Добавить в цитаты Настройки чтения

Страница 16 из 30

Император Рудольф сделал Прагу столицей своей империи. Здесь он провел последние мрачные годы правления среди астролябий и небесных карт своих лабораторий, заполняя конюшни лошадьми, на которых он никогда не ездил, а имперские апартаменты – наложницами, которых он редко видел и даже не трогал; он часами закрывался со своими астрологами и астрономами, в то время как указы и депеши неделями пылились без подписи у него на столе. В конце концов лютеранское дворянство Чехии добилось его низложения и возвело на трон его брата Матиаса (Матвея).

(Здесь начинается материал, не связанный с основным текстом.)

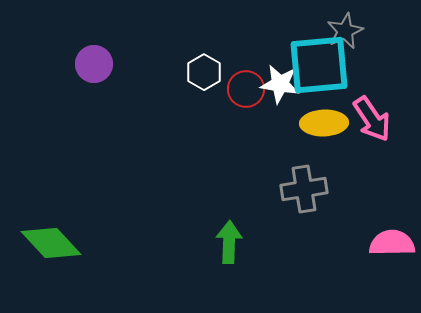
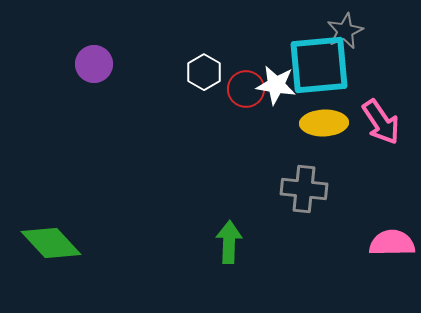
white star: moved 4 px left, 1 px down
pink arrow: moved 9 px right, 3 px down
gray cross: rotated 15 degrees clockwise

«Чехи, – писал один анонимный политик, – готовы на все, лишь бы уничтожить католическую церковь, и ничего не сделают ради пущей славы Матиаса». И действительно, лютеранская партия собиралась связать нового государя узами благодарности, но традиционное католичество династии Габсбургов оказалось для них слишком чуждым. Не прошло много времени, как Матвей нарушил если не букву, то дух «Грамоты его величества»; между тем он перенес свою резиденцию в Вену, добавив тем самым финансовое бремя к тому, что уже вызывало негодование его подданных. И дворяне, и горожане почувствовали себя преданными и возмущенно задумались о том, что их страну превратили в простую провинцию Австрии. В отместку пражский сейм принял законы, запрещающие кому-либо селиться в стране или приобретать права гражданства, если он не говорит на чешском языке.

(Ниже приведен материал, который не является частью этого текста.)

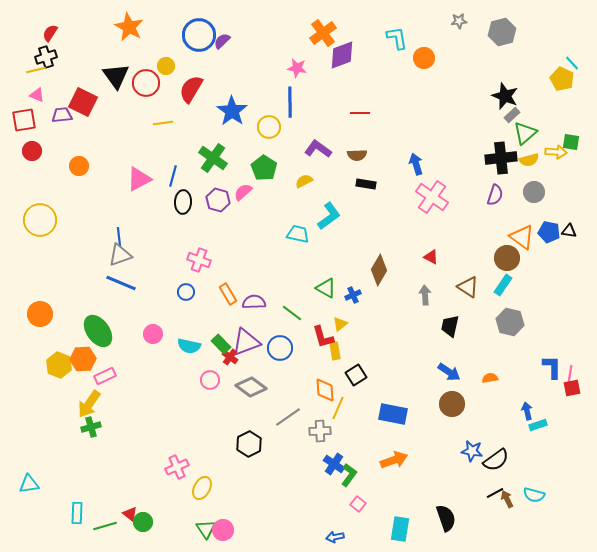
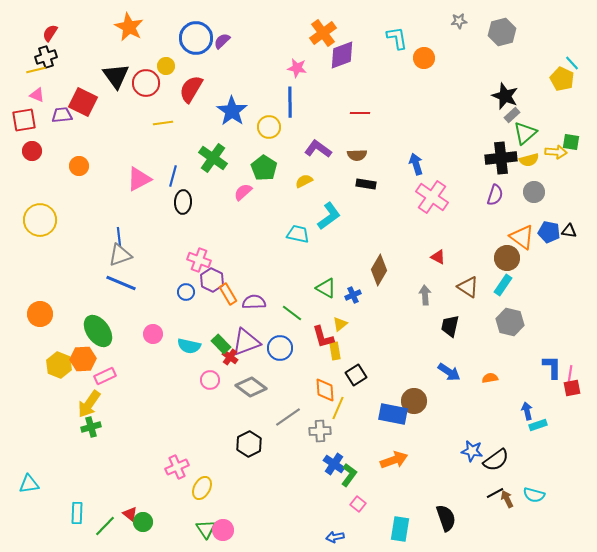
blue circle at (199, 35): moved 3 px left, 3 px down
purple hexagon at (218, 200): moved 6 px left, 80 px down; rotated 10 degrees clockwise
red triangle at (431, 257): moved 7 px right
brown circle at (452, 404): moved 38 px left, 3 px up
green line at (105, 526): rotated 30 degrees counterclockwise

Чешский сейм включал в себя представителей трех сословий: дворян, бюргеров и крестьян, из которых лишь первые имели право голоса, а остальные выполняли совещательные функции. Только землевладельцы могли быть дворянами, и утрата земли влекла за собой утрату всякого права заседать или голосовать в сейме; и наоборот, приобретая землю, человек приобретал и все привилегии землевладельца. Таким образом, чешский сейм насчитывал 1400 землевладельцев, в основном мелких, чуть больше, чем фермеров, которые действовали по рекомендациям крестьянских и бюргерских комитетов. Именно они, кто собирал налоги и от кого они поступали правительству, могли вынудить дворян с правом голоса действовать по своей указке; в частности, 42 вольных королевских города играли достаточно важную роль в экономике Чехии, чтобы в сейме добивались их расположения.

Землевладельцы делились на два класса – панов и рыцарей, причем паны имели по два голоса. Рыцарей, с другой стороны, было примерно втрое больше, чем панов. Полное отсутствие представительного принципа помешало многим авторам увидеть в чешском сейме элементы демократического правительства; в Англии, стране с более многочисленным населением, парламент насчитывал вдвое меньше депутатов, считая палату и лордов, и общин, и, хотя в нем проявился зачаточный принцип территориального представительства, там, в отличие от Чехии, никто не пытался учесть различные интересы общественных классов. Таким образом, в конституции Чехии не было ничего ущербного.

Опасность заключалась в ее слишком активной политической и религиозной жизни, в противоречивых стремлениях религий и классов. Одни выступали за национальную независимость, другие – за религиозную свободу, третьи – за то, чтобы сейм фактически взял под контроль центральное правительство. Все три стремления можно было объединить, но бюргеры подозревали, что дворяне, естественные вожди страны в случае войны, могут использовать вооруженное восстание ради своей личной выгоды; вольные крестьяне, которые едва могли обеспечить себе пропитание, не хотели рисковать нынешней безопасностью ради будущих улучшений, боясь как жадных горожан, так и тиранов-землевладельцев. Лютеране, утраквисты (чашники), кальвинисты, католики – все опасались религиозной нетерпимости друг друга. Фактически национальной независимости можно было добиться только путем свержения той самой династии, которая, несмотря на всю свою постылость, все-таки обеспечивала некоторое равновесие между сторонами.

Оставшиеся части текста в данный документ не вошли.